If you're still having an issue, next thing to do is either disable the firewall feature or uninstall McAfee completely and replace it with MSE.


----------



## Jack Yan

*Re: Two routers, one network—and cannot see other computers*

Here’s an odd one. Computer 1 can now access computer 3 only if I type in its name into Windows Explorer (\\Name) though it is not visible in My Network Places or as a computer in the workgroup. I have made no changes to the settings since I wrote the above.


----------



## Jack Yan

*Re: Two routers, one network—and cannot see other computers*



2xg said:


> Disable McAfee Sevices running for now. Click on Start, type msconfig press enter, locate Services Tab, in here untick any McAfee Services that are running.
> Test the connections again.
> 
> If you're still having an issue, next thing to do is either disable the firewall feature or uninstall McAfee completely and replace it with MSE.


Thank you, 2xg. I’m going to try this in about an hour (I’ve one of my team working on computer 3).


----------



## Justin79

All computers are in the same workgroup
The second thing that needs to happen in order for another computer on the network to show up in your My Network Places list is that all the computers have to be in the same workgroup or domain.

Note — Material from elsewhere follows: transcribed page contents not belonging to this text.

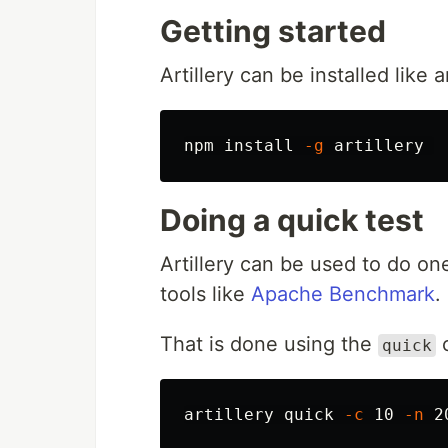
Getting started
Artillery can be installed lik
npm 
install
-g
Doing a quick test
Artillery can be used to do one
tools like
Apache Benchmark
.
That is done using the
quick
artillery quick 
-c
 10 
-n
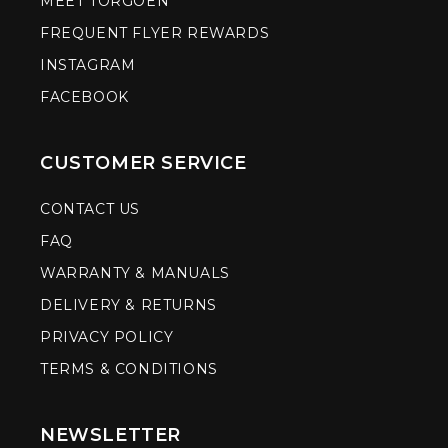
MEET TORGOEN
FREQUENT FLYER REWARDS
INSTAGRAM
FACEBOOK
CUSTOMER SERVICE
CONTACT US
FAQ
WARRANTY & MANUALS
DELIVERY & RETURNS
PRIVACY POLICY
TERMS & CONDITIONS
NEWSLETTER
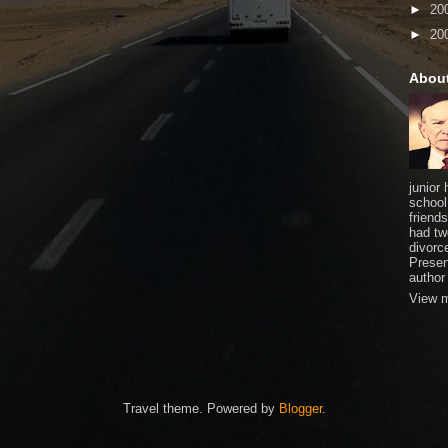
►
20
►
20
Abou
junior
school
friends
had tw
divorce
Presen
author
View m
Travel theme. Powered by
Blogger
.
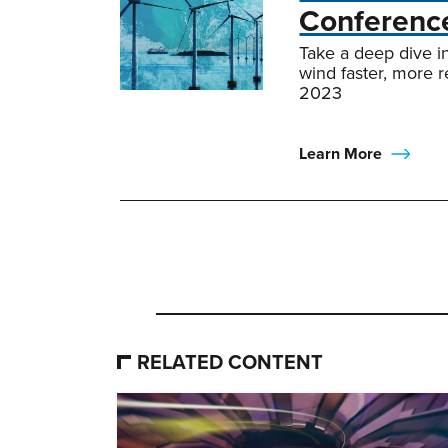
Conferenc
Take a deep dive i
wind faster, more 
2023
Learn More
RELATED CONTENT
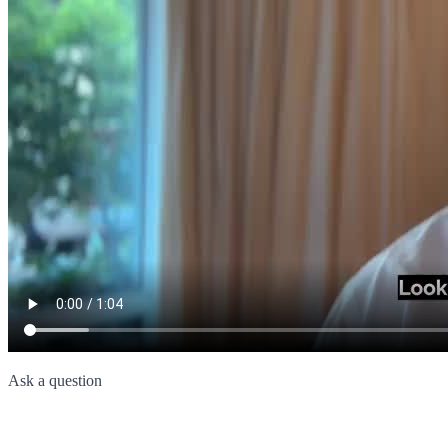
Ask a question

You can check this by right-clicking on My Computer, choosing Properties, and clicking on the Computer Name tab.



Next to Workgroup, you will see the workgroup name. Each computer on the network has to have exactly the same workgroup name in order to be able to see each other. You can click Change to change the name of the workgroup.


----------



## Jack Yan

*Re: Two routers, one network—and cannot see other computers*

Hey Justin: thank you again. They’ve all been on the same workgroup as well. That’s one reason why the error was so confusing.


----------



## Jack Yan

*Re: Two routers, one network—and cannot see other computers*



2xg said:


> Disable McAfee Sevices running for now. Click on Start, type msconfig press enter, locate Services Tab, in here untick any McAfee Services that are running.
> Test the connections again.
> 
> If you're still having an issue, next thing to do is either disable the firewall feature or uninstall McAfee completely and replace it with MSE.


Thank you, 2XG. That really helped.

After discovering that the network needed me to manually type in \\Network Name on Computers 1 and 3, they began talking to one another again. I now have shortcuts to the main folders I need on both machines, so that part is solved.

Your suggestion worked in terms of troubleshooting TightVNC. Once I disabled all McAfee services, I could access TightVNC again. Interestingly, after re-enabling all of them, I still could. So there must be something among one of those services that is being uncooperative. I’m going to reboot now to see how everything fares afterwards.


----------



## 2xg

*Re: Two routers, one network—and cannot see other computers*

Huge progress it is..... Again, you may just disable the Firewall feature of McAfee if you'd like to keep it. Windows built-in firewall will also do an excellent job protecting your computers.

I think that we just found the culprit, you just have to make a decision what to do with McAfee.


----------



## Jack Yan

*Re: Two routers, one network—and cannot see other computers*

Thank you! I can’t believe it’s 26 hours since I started this but I am glad you all were there with your advice!

2XG, do you have much faith in the firewalls that come built-in with routers or is a software one generally better? (Obviously, having both would be best.)


----------



## 2xg

*Re: Two routers, one network—and cannot see other computers*

The Security option from your Router is the one that will protect your network, make sure that you are using WPA2. Windows built-in Firewall would also help. 

If it's for small business you might want to invest buying a Hardware Firewall. You don't have to get an expensive one. Pls check this out. It's a VPN/Switch/Firewall. A lot more selections here.


----------



## Maz_-

*Re: Two routers, one network—and cannot see other computers*

2xg to the rescue!! A step ahead of me as always hahaha.

Maz


----------



## 2xg

*Re: Two routers, one network—and cannot see other computers*

A pleasure to help Maz, don't forget we're all in the same Team. :grin:


Maz_- said:


> 2xg to the rescue!! A step ahead of me as always hahaha.
> 
> Maz


----------



## Jack Yan

*Re: Two routers, one network—and cannot see other computers*



2xg said:


> The Security option from your Router is the one that will protect your network, make sure that you are using WPA2. Windows built-in Firewall would also help.
> 
> If it's for small business you might want to invest buying a Hardware Firewall. You don't have to get an expensive one. Pls check this out. It's a VPN/Switch/Firewall. A lot more selections here.


Thank you, 2XG—exactly the advice I needed.

Interestingly, I didn’t get a notification of a reply via email (unlike the earlier entries), hence my delay in thanking you.


----------



## Jack Yan

*Re: Two routers, one network—and cannot see other computers*



Maz_- said:


> 2xg to the rescue!! A step ahead of me as always hahaha.
> 
> Maz


She’s one amazing lady, Maz!


----------



## 2xg

*Re: Two routers, one network—and cannot see other computers*

I think that we can Mark this Thread Solved. Also, thank you for the kind words.


> Thank you, 2XG—exactly the advice I needed.
> 
> Interestingly, I didn’t get a notification of a reply via email (unlike the earlier entries), hence my delay in thanking you.


You are Welcome!


----------